1954 U.S. Tax Ct. LEXIS 41 | Tax Ct. | 1954

Lead Opinion

OPINION.

Bruce, Judge:

At the hearing the petitioner asserted a claim for relief under section 722 (b) (2), (b) (4), and (b) (5).1 The record contains no facts indicating that petitioner is entitled to relief under section 722 (b) (5) and such section is not mentioned in brief filed by petitioner, and it is assumed that this contention is abandoned.

It is petitioner’s contention under section 722 (b) (2) that its business was depressed during the base period by its failure to obtain certain refinancing which it had contemplated, this failure having resulted in its being without adequate working capital which caused an involuntary reduction in inventory.

To sustain this contention the burden is upon petitioner to show that its business was depressed by a temporary economic circumstance “unusual in the case of the taxpayer.” Wadley Co., 17 T. C. 269; Lamar Creamery Co., 8 T. C. 928. The facts as established by the record show to our satisfaction that the failure to obtain the refinancing contemplated was not due to any economic circumstance peculiar to the petitioner.

The facts, briefly stated, with respect to this circumstance are that the petitioner in 1937 embarked upon a program of expansion and acquired two department stores, one in the Bronx and the other in Newark, New Jersey. The acquisition of these stores was financed by the petitioner from its operating capital and was made at considerable expense. In one of the stores, although it occupied rented premises, extensive repairs and additions were made, including an additional story on the building and escalators. The cost of these improvements was far in excess of what was anticipated by petitioner. It also contracted to acquire a third department store at Jamaica, Long Island, this commitment being conditioned upon its securing a refinancing by a sale of preferred stock of $3,000,000. Of this amount, $350,000 was the estimated underwriting expense and of the balance of $2,650,000, in excess of $1,600,000 was to be used in retirement of outstanding preferred stock and more than $1,000,000 would be obligated for the purchase of the Jamaica store. It will thus be seen that from such financing little, if any, would be left as operating capital to petitioner.
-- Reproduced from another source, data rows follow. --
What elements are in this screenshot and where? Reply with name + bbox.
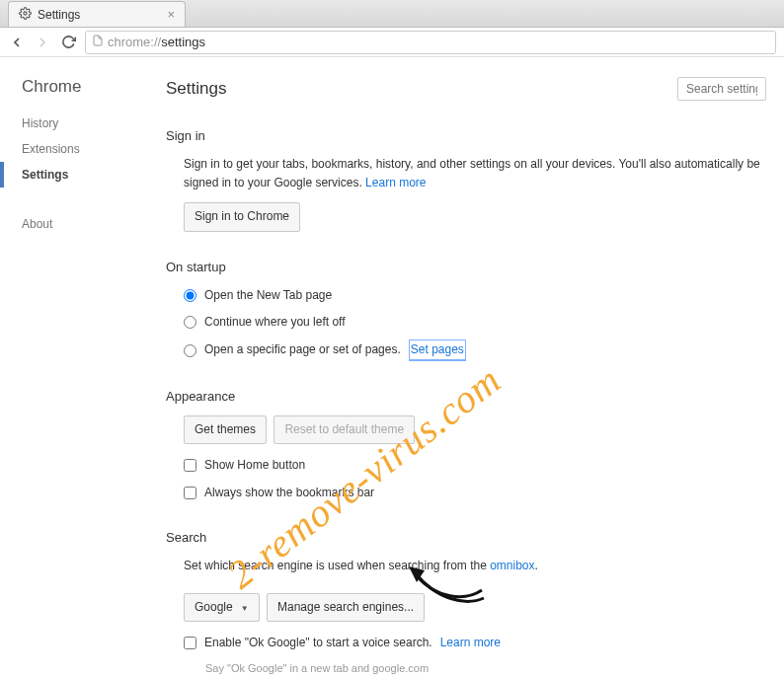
ok-google-option[interactable]: Enable "Ok Google" to start a voice sear… [184, 634, 766, 652]
gear-icon [19, 7, 32, 23]
startup-option-continue[interactable]: Continue where you left off [184, 313, 766, 332]
svg-point-0 [24, 11, 27, 14]
signin-learn-more-link[interactable]: Learn more [365, 176, 426, 189]
page-title: Settings [166, 79, 226, 99]
main-header: Settings [166, 77, 766, 101]
radio-continue[interactable] [184, 316, 196, 329]
tab-title: Settings [38, 8, 80, 22]
section-search: Search Set which search engine is used w… [166, 530, 766, 677]
ok-google-learn-more-link[interactable]: Learn more [440, 634, 501, 652]
back-button[interactable] [8, 34, 26, 51]
startup-label-specific: Open a specific page or set of pages. [204, 340, 401, 359]
section-startup: On startup Open the New Tab page Continu… [166, 260, 766, 362]
startup-heading: On startup [166, 260, 766, 274]
manage-search-engines-button[interactable]: Manage search engines... [267, 593, 425, 622]
section-appearance: Appearance Get themes Reset to default t… [166, 389, 766, 502]
signin-heading: Sign in [166, 128, 766, 143]
search-description: Set which search engine is used when sea… [184, 559, 490, 572]
radio-specific[interactable] [184, 344, 196, 357]
sidebar-item-history[interactable]: History [0, 111, 148, 136]
sidebar-title: Chrome [0, 77, 148, 111]
content-area: Chrome History Extensions Settings About… [0, 57, 784, 677]
show-home-label: Show Home button [204, 456, 305, 475]
sidebar-item-about[interactable]: About [0, 211, 148, 237]
ok-google-subtext: Say "Ok Google" in a new tab and google.… [205, 660, 766, 677]
get-themes-button[interactable]: Get themes [184, 415, 267, 444]
omnibox-link[interactable]: omnibox [490, 559, 534, 572]
main-panel: Settings Sign in Sign in to get your tab… [148, 57, 784, 677]
show-bookmarks-option[interactable]: Always show the bookmarks bar [184, 484, 766, 502]
reset-theme-button[interactable]: Reset to default theme [274, 415, 415, 444]
nav-bar: chrome://settings [0, 28, 784, 57]
checkbox-show-home[interactable] [184, 459, 196, 472]
show-home-option[interactable]: Show Home button [184, 456, 766, 475]
appearance-heading: Appearance [166, 389, 766, 404]
close-icon[interactable]: × [167, 7, 175, 22]
search-input[interactable] [677, 77, 766, 101]
radio-newtab[interactable] [184, 289, 196, 302]
forward-button[interactable] [34, 34, 51, 51]
search-engine-dropdown[interactable]: Google [184, 593, 260, 622]
url-scheme: chrome:// [108, 35, 161, 49]
sidebar: Chrome History Extensions Settings About [0, 57, 148, 677]
startup-option-newtab[interactable]: Open the New Tab page [184, 286, 766, 305]
sidebar-item-extensions[interactable]: Extensions [0, 136, 148, 162]
startup-label-newtab: Open the New Tab page [204, 286, 332, 305]
ok-google-label: Enable "Ok Google" to start a voice sear… [204, 634, 432, 652]
sidebar-item-settings[interactable]: Settings [0, 162, 148, 188]
reload-button[interactable] [59, 34, 77, 51]
startup-label-continue: Continue where you left off [204, 313, 346, 332]
search-heading: Search [166, 530, 766, 545]
section-signin: Sign in Sign in to get your tabs, bookma… [166, 128, 766, 232]
signin-description: Sign in to get your tabs, bookmarks, his… [184, 157, 760, 189]
settings-search [677, 77, 766, 101]
url-path: settings [161, 35, 205, 49]
tab-bar: Settings × [0, 0, 784, 28]
checkbox-show-bookmarks[interactable] [184, 487, 196, 499]
page-icon [92, 34, 104, 50]
set-pages-link[interactable]: Set pages [409, 339, 466, 361]
checkbox-ok-google[interactable] [184, 637, 196, 649]
show-bookmarks-label: Always show the bookmarks bar [204, 484, 374, 502]
browser-tab-settings[interactable]: Settings × [8, 1, 186, 27]
omnibox[interactable]: chrome://settings [85, 31, 776, 54]
signin-button[interactable]: Sign in to Chrome [184, 202, 300, 231]
startup-option-specific[interactable]: Open a specific page or set of pages. Se… [184, 339, 766, 361]
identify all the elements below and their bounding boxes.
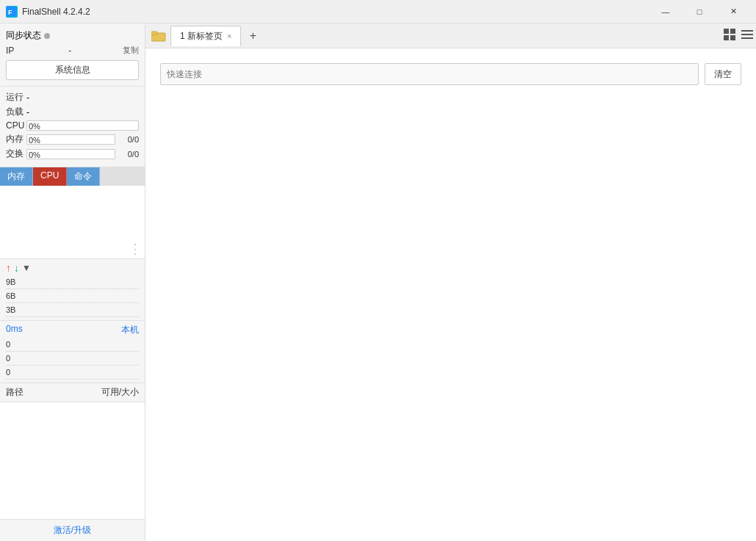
cpu-row: CPU 0% [6,120,139,131]
sync-status-row: 同步状态 [6,29,139,42]
tab-label: 1 新标签页 [180,30,223,43]
swap-row: 交换 0% 0/0 [6,148,139,160]
network-section: ↑ ↓ ▼ 9B 6B 3B [0,259,145,321]
app-title: FinalShell 4.2.4.2 [22,7,649,17]
grid-view-icon[interactable] [724,29,735,43]
ping-value-2: 0 [6,352,139,366]
tab-bar: 1 新标签页 × + [145,23,756,48]
ping-value-1: 0 [6,338,139,352]
download-icon: ↓ [14,262,19,274]
memory-detail: 0/0 [118,135,139,144]
sidebar: 同步状态 IP - 复制 系统信息 运行 - 负载 - CPU [0,23,145,541]
cpu-bar-text: 0% [29,121,40,131]
ping-time: 0ms [6,324,23,336]
ping-value-3: 0 [6,366,139,380]
memory-label: 内存 [6,133,26,145]
svg-rect-4 [724,29,729,34]
activate-link[interactable]: 激活/升级 [0,519,145,541]
sync-status-label: 同步状态 [6,29,41,42]
ping-host: 本机 [121,324,139,336]
memory-row: 内存 0% 0/0 [6,133,139,145]
chart-dots: ⋮ [129,242,142,255]
memory-bar-text: 0% [29,135,40,145]
main-container: 同步状态 IP - 复制 系统信息 运行 - 负载 - CPU [0,23,756,541]
collapse-icon: ▼ [22,263,31,273]
tab-memory[interactable]: 内存 [0,167,33,186]
list-view-icon[interactable] [741,29,753,43]
svg-rect-7 [730,35,735,40]
load-value: - [26,107,29,117]
swap-bar: 0% [26,149,115,159]
network-header: ↑ ↓ ▼ [6,262,139,274]
tab-cpu[interactable]: CPU [33,167,67,186]
svg-rect-6 [724,35,729,40]
run-row: 运行 - [6,91,139,104]
svg-text:F: F [8,9,12,16]
content-area: 清空 [145,48,756,541]
svg-rect-5 [730,29,735,34]
tab-close-icon[interactable]: × [227,32,231,40]
tab-new-tab[interactable]: 1 新标签页 × [170,26,241,46]
swap-detail: 0/0 [118,150,139,159]
ip-label: IP [6,46,14,56]
monitor-tabs: 内存 CPU 命令 [0,167,145,186]
monitor-chart: ⋮ [0,186,145,259]
sidebar-top: 同步状态 IP - 复制 系统信息 [0,23,145,87]
folder-icon-button[interactable] [148,26,169,46]
tab-add-button[interactable]: + [244,27,262,45]
copy-button[interactable]: 复制 [123,45,139,56]
load-label: 负载 [6,106,26,118]
svg-rect-9 [741,34,753,35]
cpu-bar: 0% [26,120,139,131]
disk-content [0,402,145,519]
tab-cmd[interactable]: 命令 [67,167,100,186]
minimize-button[interactable]: — [649,0,683,23]
maximize-button[interactable]: □ [683,0,716,23]
clear-button[interactable]: 清空 [705,63,741,85]
ping-header: 0ms 本机 [6,324,139,336]
net-value-1: 9B [6,275,139,289]
disk-header: 路径 可用/大小 [0,383,145,402]
sys-info-button[interactable]: 系统信息 [6,60,139,80]
tab-bar-right [724,29,753,43]
svg-rect-10 [741,37,753,39]
ip-value: - [68,46,71,56]
net-value-2: 6B [6,289,139,303]
titlebar: F FinalShell 4.2.4.2 — □ ✕ [0,0,756,23]
disk-size-label: 可用/大小 [95,386,139,399]
run-value: - [26,92,29,103]
ping-section: 0ms 本机 0 0 0 [0,321,145,383]
close-button[interactable]: ✕ [716,0,750,23]
load-row: 负载 - [6,106,139,118]
svg-rect-8 [741,30,753,32]
sync-dot [44,33,50,39]
sidebar-stats: 运行 - 负载 - CPU 0% 内存 0% 0/0 [0,87,145,167]
svg-rect-3 [151,32,157,35]
run-label: 运行 [6,91,26,104]
disk-path-label: 路径 [6,386,95,399]
right-panel: 1 新标签页 × + [145,23,756,541]
quick-connect-container: 清空 [160,63,741,85]
app-icon: F [6,6,18,18]
ip-row: IP - 复制 [6,45,139,56]
net-value-3: 3B [6,303,139,317]
swap-label: 交换 [6,148,26,160]
window-controls: — □ ✕ [649,0,750,23]
cpu-label: CPU [6,120,26,131]
swap-bar-text: 0% [29,150,40,159]
memory-bar: 0% [26,134,115,145]
disk-section: 路径 可用/大小 [0,383,145,519]
upload-icon: ↑ [6,262,11,274]
quick-connect-input[interactable] [160,63,699,85]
We have found that petitioner had no firm understanding with the underwriter with respect to this refinancing, it being entirely contingent upon the condition of the stock market at the time. If the market was down and would not absorb the new issue of stock, the refinancing would not be accomplished. When the time arrived, the stock market was down and due to such fact the issue and sale of the new preferred stock was not possible. Had petitioner possessed a definite contract with the underwriter obligating the latter under any condition to underwrite the new issue of stock and this contract had been breached by the underwriter, the circumstance would have been peculiar to the petitioner. This, however, was not the case, and the circumstance making impossible the issuance and sale of new stock was a depression in the stock market having a general effect of curtailing issue and sale of new stock issues by all corporations.
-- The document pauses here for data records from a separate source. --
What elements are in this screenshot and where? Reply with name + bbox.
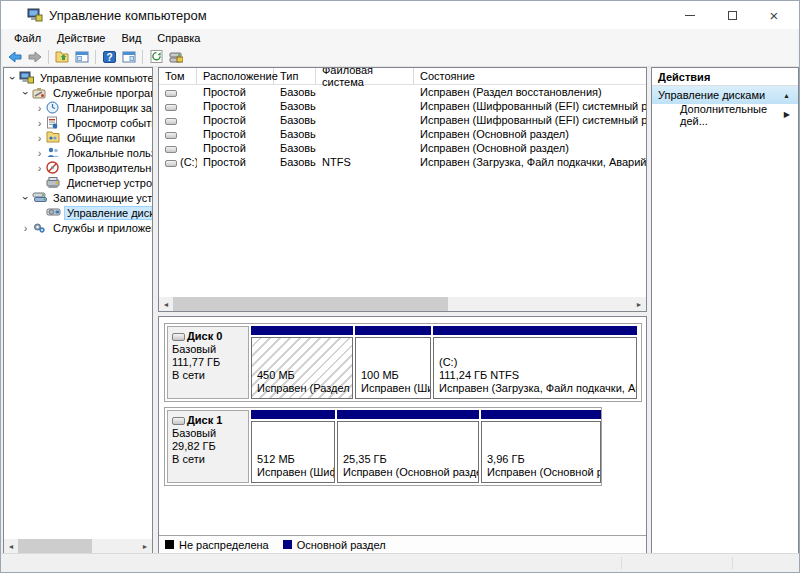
scrollbar-thumb[interactable] (18, 539, 92, 553)
up-level-icon[interactable] (52, 48, 72, 66)
status-bar-divider (621, 557, 622, 569)
disk-1-label[interactable]: Диск 1 Базовый 29,82 ГБ В сети (167, 410, 249, 483)
back-icon[interactable] (5, 48, 25, 66)
console-tree-pane: › Управление компьютером (л › Служебные … (3, 67, 153, 554)
submenu-right-icon[interactable]: ▶ (784, 110, 790, 119)
table-row[interactable]: Простой Базовый Исправен (Основной разде… (159, 127, 646, 141)
status-bar (1, 553, 799, 572)
disk-0-partition-1[interactable]: 450 МБ Исправен (Раздел вос (251, 326, 353, 399)
expander-collapsed-icon[interactable]: › (19, 222, 32, 234)
partition-color-bar (355, 326, 431, 335)
table-row[interactable]: Простой Базовый Исправен (Шифрованный (E… (159, 113, 646, 127)
tree-item-shared-folders[interactable]: › Общие папки (4, 130, 152, 145)
computer-management-window: { "window": { "title": "Управление компь… (0, 0, 800, 573)
volume-status: Исправен (Раздел восстановления) (414, 86, 646, 98)
forward-icon[interactable] (25, 48, 45, 66)
scroll-right-icon[interactable]: ► (138, 539, 152, 553)
tree-item-event-viewer[interactable]: › Просмотр событий (4, 115, 152, 130)
partition-status: Исправен (Основной ра (487, 466, 595, 479)
tree-item-label: Планировщик заданий (65, 102, 152, 114)
disk-1-partition-1[interactable]: 512 МБ Исправен (Шифр (251, 410, 335, 483)
tree-item-performance[interactable]: › Производительность (4, 160, 152, 175)
volume-status: Исправен (Основной раздел) (414, 128, 646, 140)
show-console-tree-icon[interactable] (72, 48, 92, 66)
help-icon[interactable]: ? (99, 48, 119, 66)
refresh-icon[interactable] (146, 48, 166, 66)
disk-graph-pane: Диск 0 Базовый 111,77 ГБ В сети 450 МБ И… (158, 316, 647, 554)
menu-file[interactable]: Файл (6, 30, 49, 46)
disk-0-partition-3[interactable]: (C:) 111,24 ГБ NTFS Исправен (Загрузка, … (433, 326, 637, 399)
tree-item-device-manager[interactable]: Диспетчер устройств (4, 175, 152, 190)
disk-0-partition-2[interactable]: 100 МБ Исправен (Шиф (355, 326, 431, 399)
tree-item-services-and-applications[interactable]: › Службы и приложения (4, 220, 152, 235)
partition-color-bar (433, 326, 637, 335)
partition-status: Исправен (Загрузка, Файл подкачки, Авари (439, 382, 631, 395)
disk-name: Диск 1 (187, 414, 222, 426)
disk-1-partition-2[interactable]: 25,35 ГБ Исправен (Основной раздел) (337, 410, 479, 483)
close-icon[interactable]: × (753, 1, 795, 29)
table-row[interactable]: (C:) Простой Базовый NTFS Исправен (Загр… (159, 155, 646, 169)
volume-layout: Простой (197, 156, 274, 168)
tree-item-computer-management[interactable]: › Управление компьютером (л (4, 70, 152, 85)
partition-color-bar (251, 326, 353, 335)
event-viewer-icon (46, 116, 62, 129)
legend-item-primary-partition: Основной раздел (283, 539, 386, 551)
tree-item-disk-management[interactable]: Управление дисками (4, 205, 152, 220)
volume-layout: Простой (197, 128, 274, 140)
scroll-right-icon[interactable]: ► (632, 297, 646, 311)
computer-management-app-icon (27, 8, 43, 22)
tree-item-label: Запоминающие устройст (51, 192, 152, 204)
column-header-filesystem[interactable]: Файловая система (316, 68, 414, 85)
volume-layout: Простой (197, 100, 274, 112)
tree-item-task-scheduler[interactable]: › Планировщик заданий (4, 100, 152, 115)
tree-item-local-users-and-groups[interactable]: › Локальные пользовате (4, 145, 152, 160)
expander-expanded-icon[interactable]: › (20, 191, 32, 204)
menu-action[interactable]: Действие (49, 30, 113, 46)
tree-item-label: Производительность (65, 162, 152, 174)
collapse-up-icon[interactable]: ▲ (783, 92, 790, 99)
volumes-horizontal-scrollbar[interactable]: ◄ ► (159, 297, 646, 311)
disk-type: Базовый (172, 427, 244, 440)
disk-management-icon (46, 206, 62, 219)
volume-name: (C:) (180, 156, 197, 168)
column-header-layout[interactable]: Расположение (197, 68, 274, 85)
scrollbar-thumb[interactable] (173, 297, 448, 311)
unallocated-color-swatch (165, 540, 174, 549)
expander-collapsed-icon[interactable]: › (33, 102, 46, 114)
table-row[interactable]: Простой Базовый Исправен (Шифрованный (E… (159, 99, 646, 113)
expander-collapsed-icon[interactable]: › (33, 147, 46, 159)
legend-item-unallocated: Не распределена (165, 539, 269, 551)
menu-help[interactable]: Справка (149, 30, 208, 46)
disk-1-partition-3[interactable]: 3,96 ГБ Исправен (Основной ра (481, 410, 601, 483)
tree-item-system-tools[interactable]: › Служебные программы (4, 85, 152, 100)
column-header-volume[interactable]: Том (159, 68, 197, 85)
expander-collapsed-icon[interactable]: › (33, 117, 46, 129)
partition-label: (C:) (439, 356, 631, 369)
table-row[interactable]: Простой Базовый Исправен (Основной разде… (159, 141, 646, 155)
actions-item-more-actions[interactable]: Дополнительные дей... ▶ (652, 105, 798, 124)
disk-0-label[interactable]: Диск 0 Базовый 111,77 ГБ В сети (167, 326, 249, 399)
scroll-left-icon[interactable]: ◄ (4, 539, 18, 553)
expander-expanded-icon[interactable]: › (7, 71, 19, 84)
rescan-disks-icon[interactable] (166, 48, 186, 66)
tree-item-storage[interactable]: › Запоминающие устройст (4, 190, 152, 205)
tree-item-label: Просмотр событий (65, 117, 152, 129)
disk-icon (172, 417, 185, 425)
toolbar-separator (48, 50, 49, 64)
local-users-icon (46, 146, 62, 159)
partition-size: 111,24 ГБ NTFS (439, 369, 631, 382)
column-header-type[interactable]: Тип (274, 68, 316, 85)
scroll-left-icon[interactable]: ◄ (159, 297, 173, 311)
tree-horizontal-scrollbar[interactable]: ◄ ► (4, 539, 152, 553)
storage-icon (32, 191, 48, 204)
expander-collapsed-icon[interactable]: › (33, 162, 46, 174)
show-hide-action-pane-icon[interactable] (119, 48, 139, 66)
disk-state: В сети (172, 369, 244, 382)
minimize-icon[interactable] (669, 1, 711, 29)
expander-collapsed-icon[interactable]: › (33, 132, 46, 144)
menu-view[interactable]: Вид (113, 30, 149, 46)
expander-expanded-icon[interactable]: › (20, 86, 32, 99)
volume-icon (165, 118, 177, 125)
maximize-icon[interactable] (711, 1, 753, 29)
column-header-status[interactable]: Состояние (414, 68, 646, 85)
It is our conclusion, in the light of the facts as above detailed, that the failure of petitioner to secure the refinancing it contemplated was not a factor under subsection (b) (2) which would qualify as a temporary economic circumstance unusual in the case of the taxpayer. It is manifest from the record of petitioner’s operations and profits during the base period that things were not well with the business and that it was definitely losing ground, and that this condition was not similar to that of other department stores in the New York City area. However, the record is convincing that this condition was not due to a circumstance external and not subject to control by petitioner but was due primarily to its very unwise business policies together with very severe competition.
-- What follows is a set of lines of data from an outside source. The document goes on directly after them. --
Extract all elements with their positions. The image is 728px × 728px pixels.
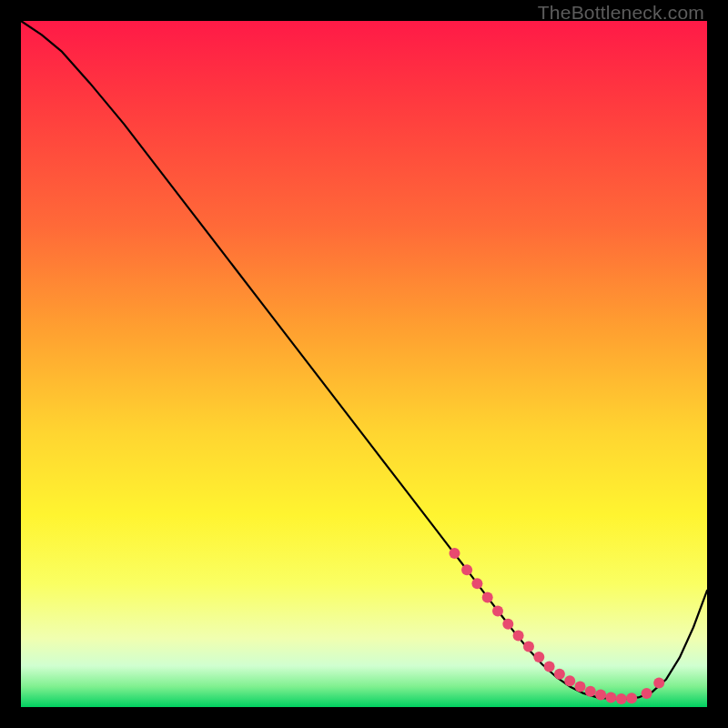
curve-markers [450, 548, 665, 704]
curve-marker [482, 592, 493, 602]
curve-marker [642, 688, 652, 699]
curve-marker [616, 693, 627, 704]
curve-marker [554, 669, 565, 680]
curve-marker [533, 652, 544, 662]
curve-marker [605, 692, 616, 703]
curve-marker [523, 642, 534, 652]
curve-marker [502, 619, 513, 630]
curve-marker [461, 564, 472, 575]
curve-marker [564, 675, 575, 686]
curve-marker [492, 605, 503, 616]
watermark-text: TheBottleneck.com [538, 2, 704, 24]
curve-marker [450, 548, 460, 559]
chart-frame: TheBottleneck.com [0, 0, 728, 728]
curve-marker [471, 578, 482, 589]
curve-marker [595, 689, 606, 700]
chart-plot-area [21, 21, 707, 707]
curve-marker [626, 693, 637, 703]
curve-marker [544, 662, 555, 672]
chart-svg [21, 21, 707, 707]
curve-marker [585, 686, 596, 697]
bottleneck-curve [21, 21, 707, 699]
curve-marker [513, 631, 524, 642]
curve-marker [653, 678, 664, 689]
curve-marker [575, 681, 586, 692]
Petitioner was organized to take over a department store which had been operating in New York City for more than 100 years. It had formerly been very profitable and its owners had been able merchants. Of late years the younger generation in the family of its owners had taken little interest in the business, and matters, in consequence, had gone from bad to worse and for several years prior to its acquisition by petitioner the business had sustained large losses. It was located on 14th Street in New York City in a neighborhood which had been the general location of many of the largest and most prosperous department stores in New York. These stores had moved their location uptown because of the fact that the 14th Street neighborhood had become undesirable. On this street, near the petitioner, were located more than 100 small specialty stores competing directly with the petitioner in sale of men’s and women’s apparel and personal accessories. They were operated at far less expense in selling than was the petitioner and a large portion of their inventory was purchased from receivers of bankrupt establishments or overstocks of merchandise of businesses which were forced to liquidate to obtain additional working capital. These conditions made it possible for these businesses to operate on a much smaller markup in price than petitioner.

Another circumstance contributing to the so-called depression in petitioner’s business was the fact that it was operated and its policies determined by the two individuals who had purchased it, together with their attorney. None of these three individuals had any experience in the operation of a department store, which the record shows is a very specialized business requiring a particular type of executive ability. The three individuals in question also devoted only a portion of their time to the operation of petitioner as they possessed many other active business interests.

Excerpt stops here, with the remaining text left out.